In June 2020, at the request of the Minnesota Public Utilities Commission and Department of Commerce, Xcel Energy filed a $3 billion plan aimed at playing a part in jumpstarting and sustaining Minnesota’s economic recovery process by accelerating spending on clean energy investments. The goal of these investments is to spur job growth and economic recovery from the COVID-19 pandemic. Ultimately, Xcel’s proposal seeks to add an estimated 5,000 new jobs in Minnesota, add more clean energy, lower bills for customers, and more.
Xcel’s 60-page filing with the Public Utilities Commission (Docket No. 20-492) is jam-packed with proposed investments that target three key areas of: Resiliency Projects, Clean Energy Projects, and Projects to Keep Customer Bills Low. It’s important to note that this request from the Public Utilities Commission and the filing itself is absolutely unprecedented and a strong good faith response by Xcel to a time of extraordinary economic hardship.
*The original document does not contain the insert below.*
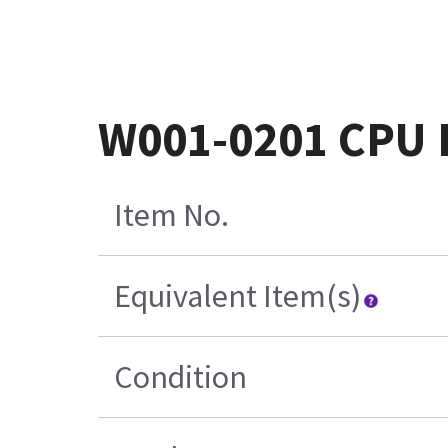
W001-0201 CPU P
Item No.
Equivalent Item(s)
Condition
While 60 pages may seem like a lot, this proposal is only just the start of a complicated and far-reaching process. With the understanding that many details are yet to come, Fresh Energy policy staff dove into the proposal and have drawn some initial conclusions based upon what we know now and the understanding that the projects have positive outcomes for customers and an overall economic recovery. We will begin with the aspects of the proposal that we’re celebrating, and take a closer look at what aspects could benefit from improvement.
What We’re Celebrating
Accelerating Solar + Storage (Clean Energy Project)
Xcel’s plan includes the announcement of a 460 MW solar project at the site of Xcel’s Sherco coal plant. The solar project will help replace Sherco Unit 2, which is scheduled to retire in 2023, and will include a 10 MW battery storage project. This new project would accelerate Xcel’s solar deployment and emissions reductions, while stimulating Minnesota’s clean energy economy and bringing local tax revenue to a coal plant host community.
Wind Power (Projects to Keep Customer Bills Low)
Xcel is proposing to invest $1.2 billion to repower 800-1,000 MW of wind farms, essentially replacing older equipment to improve the efficiency, lifespan, and economics of the projects. This investment would reduce customer bills (by replacing cheap wind power with even-cheaper wind power thanks to equipment improvements over the last 10-15 years), add wind capacity to Xcel’s system, and generate 800-1,000 construction jobs.
Fossil Fuel Equipment Removal/Remediation (Clean Energy Project)
Xcel’s plan also includes accelerating work to remove equipment from 10 retired fossil fuel units, as well as asbestos abatement and early closure of a coal ash pond. Starting this work three years earlier than planned will not only accelerate those remediation jobs but improve environmental health conditions for workers and the communities who have hosted these plants for decades.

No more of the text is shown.